Медный гамбит - Абби Линн. Страница 74
Глаза Звайна расширились, губы задрожали, а потом твердо сжались и он ловко смешал два порошка в один.
Телами не сделала ничего, чтобы помешать ему.
Мальчик зажмурил глаза от страха, и начал тонким, писклявым голосом читать нараспев мрачные слоги заклинания. Совершенно чуждая Павеку магическая традиция, заклинание, которое, насколько он мог понять, должно было выкачать жизненную энергию и даже саму жизнь из зеленых растений. Те волшебники, которых называли сохранителями, тоже иногда заимствовали жизненную силу из растений, но при этом не наносили им серьезного ущерба. После осквернителей оставался только пепел.
Весь Квирайт состоял из растений. Но даже самый сознательный сохранитель может принести много вреда, хотя никогда не вычерпывает до конца жизненную силу зеленой жизни. Сила осквернителя, даже с самым малым заклинанием, может быть безгранична.
И тем не менее Телами оставалась совершенно спокойна.
Зато у Павека вдох застрял в горле, когда Звайн поднял руки и горячий ветер с соляной равнины унес его порошек прочь и…
Ничего не случилось.
Не было никакой магии.
Наглость Звайна мгновенно улетучилась; остался только страх.
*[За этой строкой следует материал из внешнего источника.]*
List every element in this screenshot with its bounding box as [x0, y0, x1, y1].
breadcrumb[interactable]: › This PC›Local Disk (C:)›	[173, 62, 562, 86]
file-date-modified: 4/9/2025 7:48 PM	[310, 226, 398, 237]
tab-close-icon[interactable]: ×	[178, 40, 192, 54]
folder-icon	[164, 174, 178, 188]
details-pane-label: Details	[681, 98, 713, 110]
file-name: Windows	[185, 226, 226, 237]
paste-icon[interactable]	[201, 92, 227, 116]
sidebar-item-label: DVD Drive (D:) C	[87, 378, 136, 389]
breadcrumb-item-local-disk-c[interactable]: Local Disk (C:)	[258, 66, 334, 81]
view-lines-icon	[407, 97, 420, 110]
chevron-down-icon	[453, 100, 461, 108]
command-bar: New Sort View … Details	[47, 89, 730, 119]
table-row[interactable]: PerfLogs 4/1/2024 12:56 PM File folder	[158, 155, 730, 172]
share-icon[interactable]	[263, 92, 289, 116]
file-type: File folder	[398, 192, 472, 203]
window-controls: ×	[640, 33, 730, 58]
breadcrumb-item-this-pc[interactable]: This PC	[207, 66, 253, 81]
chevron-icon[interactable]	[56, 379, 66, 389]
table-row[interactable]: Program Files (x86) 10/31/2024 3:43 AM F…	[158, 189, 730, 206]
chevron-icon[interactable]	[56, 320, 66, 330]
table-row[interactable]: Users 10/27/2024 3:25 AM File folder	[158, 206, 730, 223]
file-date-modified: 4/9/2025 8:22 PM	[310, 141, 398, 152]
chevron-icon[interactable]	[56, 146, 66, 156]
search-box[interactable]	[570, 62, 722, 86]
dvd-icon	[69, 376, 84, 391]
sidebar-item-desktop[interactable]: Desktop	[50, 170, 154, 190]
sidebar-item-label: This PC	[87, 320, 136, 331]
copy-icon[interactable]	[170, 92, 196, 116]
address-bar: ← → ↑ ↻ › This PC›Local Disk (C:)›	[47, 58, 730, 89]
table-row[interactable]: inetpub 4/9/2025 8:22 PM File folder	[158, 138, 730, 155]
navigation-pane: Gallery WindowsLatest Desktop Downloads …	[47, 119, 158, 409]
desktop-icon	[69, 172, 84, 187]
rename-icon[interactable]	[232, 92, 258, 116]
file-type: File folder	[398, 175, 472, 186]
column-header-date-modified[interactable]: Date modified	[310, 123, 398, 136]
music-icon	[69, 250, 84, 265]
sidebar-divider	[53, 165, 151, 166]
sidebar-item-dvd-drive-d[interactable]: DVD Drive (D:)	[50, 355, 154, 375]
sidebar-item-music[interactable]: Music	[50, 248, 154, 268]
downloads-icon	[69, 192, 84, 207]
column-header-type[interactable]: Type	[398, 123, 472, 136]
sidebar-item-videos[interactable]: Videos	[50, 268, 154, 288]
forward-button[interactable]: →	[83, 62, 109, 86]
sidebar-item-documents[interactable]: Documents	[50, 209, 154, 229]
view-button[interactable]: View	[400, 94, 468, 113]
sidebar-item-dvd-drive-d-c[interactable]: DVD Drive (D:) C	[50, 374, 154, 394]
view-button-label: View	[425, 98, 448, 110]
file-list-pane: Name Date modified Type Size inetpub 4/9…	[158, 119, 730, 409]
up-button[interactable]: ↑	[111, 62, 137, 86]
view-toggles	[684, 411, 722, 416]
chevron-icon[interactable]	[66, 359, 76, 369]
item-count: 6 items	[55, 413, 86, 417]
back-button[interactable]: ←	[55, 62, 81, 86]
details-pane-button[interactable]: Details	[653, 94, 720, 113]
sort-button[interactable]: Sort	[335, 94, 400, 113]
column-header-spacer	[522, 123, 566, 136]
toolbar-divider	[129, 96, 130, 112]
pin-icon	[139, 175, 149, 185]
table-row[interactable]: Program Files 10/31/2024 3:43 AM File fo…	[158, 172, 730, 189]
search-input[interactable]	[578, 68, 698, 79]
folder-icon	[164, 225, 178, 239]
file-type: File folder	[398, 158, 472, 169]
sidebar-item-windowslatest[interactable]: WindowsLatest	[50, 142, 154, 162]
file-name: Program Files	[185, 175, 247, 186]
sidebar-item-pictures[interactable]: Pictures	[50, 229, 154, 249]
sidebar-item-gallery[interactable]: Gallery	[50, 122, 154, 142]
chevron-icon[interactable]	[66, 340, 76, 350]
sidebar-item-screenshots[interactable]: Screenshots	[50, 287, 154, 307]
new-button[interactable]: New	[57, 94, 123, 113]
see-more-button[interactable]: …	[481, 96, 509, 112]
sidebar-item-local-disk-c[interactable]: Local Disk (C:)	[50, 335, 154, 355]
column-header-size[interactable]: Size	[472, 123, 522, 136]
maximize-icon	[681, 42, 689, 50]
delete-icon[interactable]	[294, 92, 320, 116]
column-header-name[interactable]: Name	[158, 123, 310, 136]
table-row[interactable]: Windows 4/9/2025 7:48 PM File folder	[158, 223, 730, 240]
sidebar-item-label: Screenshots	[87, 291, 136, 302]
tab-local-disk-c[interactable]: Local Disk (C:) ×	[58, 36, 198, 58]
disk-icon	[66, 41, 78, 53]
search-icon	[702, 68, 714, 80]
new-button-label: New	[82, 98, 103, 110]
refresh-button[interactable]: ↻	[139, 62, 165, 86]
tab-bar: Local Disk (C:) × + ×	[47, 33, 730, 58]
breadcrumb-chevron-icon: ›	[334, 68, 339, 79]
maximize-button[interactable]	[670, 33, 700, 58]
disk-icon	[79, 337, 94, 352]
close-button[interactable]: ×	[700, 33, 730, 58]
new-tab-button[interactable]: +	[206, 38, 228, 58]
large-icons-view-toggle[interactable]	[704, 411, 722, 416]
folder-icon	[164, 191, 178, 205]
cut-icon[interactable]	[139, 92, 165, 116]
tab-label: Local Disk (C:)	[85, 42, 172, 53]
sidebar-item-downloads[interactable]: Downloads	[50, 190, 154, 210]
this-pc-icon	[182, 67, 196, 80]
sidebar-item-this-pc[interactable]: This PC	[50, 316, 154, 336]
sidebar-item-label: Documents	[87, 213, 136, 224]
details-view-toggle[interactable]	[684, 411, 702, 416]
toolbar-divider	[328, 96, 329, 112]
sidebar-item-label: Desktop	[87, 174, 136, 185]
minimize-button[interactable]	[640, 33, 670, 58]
Его колени подогнулись. Йохан подхватил его, когда он валился на землю. — Он сказал, что это сработает… Он дал мне магию и сказал, что теперь я осквернитель, навсегда. — Из глаз Звайна потекли слезы, раздались разрывающие сердце рыдания. — Он сказал, что я сделал выбор. Что я не могу вернуться.
Звайн схватился за руку Йохана, прося прощения. С тем же успехом он мог просить камень или дерево. Потом от выгнулся, ища глазами Павека.
— Павек? Я думал, что у меня нет выбора… Павек? Прости меня, Павек. Прости…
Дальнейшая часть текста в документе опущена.